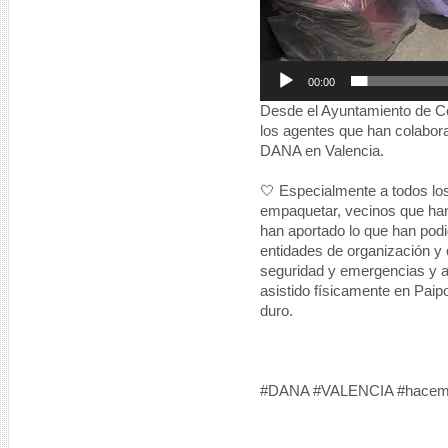
00:00
Desde el Ayuntamiento de C
los agentes que han colabora
DANA en Valencia.
🤍 Especialmente a todos los
empaquetar, vecinos que ha
han aportado lo que han podi
entidades de organización y 
seguridad y emergencias y a
asistido físicamente en Pai
duro.
#DANA #VALENCIA #hacemo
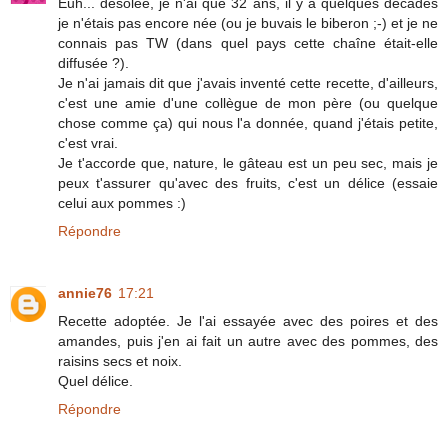
Euh... désolée, je n'ai que 32 ans, il y a quelques décades
je n'étais pas encore née (ou je buvais le biberon ;-) et je ne
connais pas TW (dans quel pays cette chaîne était-elle
diffusée ?).
Je n'ai jamais dit que j'avais inventé cette recette, d'ailleurs,
c'est une amie d'une collègue de mon père (ou quelque
chose comme ça) qui nous l'a donnée, quand j'étais petite,
c'est vrai.
Je t'accorde que, nature, le gâteau est un peu sec, mais je
peux t'assurer qu'avec des fruits, c'est un délice (essaie
celui aux pommes :)
Répondre
annie76
17:21
Recette adoptée. Je l'ai essayée avec des poires et des
amandes, puis j'en ai fait un autre avec des pommes, des
raisins secs et noix.
Quel délice.
Répondre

Your assignment:
Transcribe the material above word for word; images do not belong in the copy.

Output:
00:00
Desde el Ayuntamiento de C
los agentes que han colabora
DANA en Valencia.
🤍 Especialmente a todos los
empaquetar, vecinos que ha
han aportado lo que han podi
entidades de organización y 
seguridad y emergencias y a
asistido físicamente en Pai
duro.
#DANA #VALENCIA #hacemo
Euh... désolée, je n'ai que 32 ans, il y a quelques décades
je n'étais pas encore née (ou je buvais le biberon ;-) et je ne
connais pas TW (dans quel pays cette chaîne était-elle
diffusée ?).
Je n'ai jamais dit que j'avais inventé cette recette, d'ailleurs,
c'est une amie d'une collègue de mon père (ou quelque
chose comme ça) qui nous l'a donnée, quand j'étais petite,
c'est vrai.
Je t'accorde que, nature, le gâteau est un peu sec, mais je
peux t'assurer qu'avec des fruits, c'est un délice (essaie
celui aux pommes :)
Répondre
annie76
17:21
Recette adoptée. Je l'ai essayée avec des poires et des
amandes, puis j'en ai fait un autre avec des pommes, des
raisins secs et noix.
Quel délice.
Répondre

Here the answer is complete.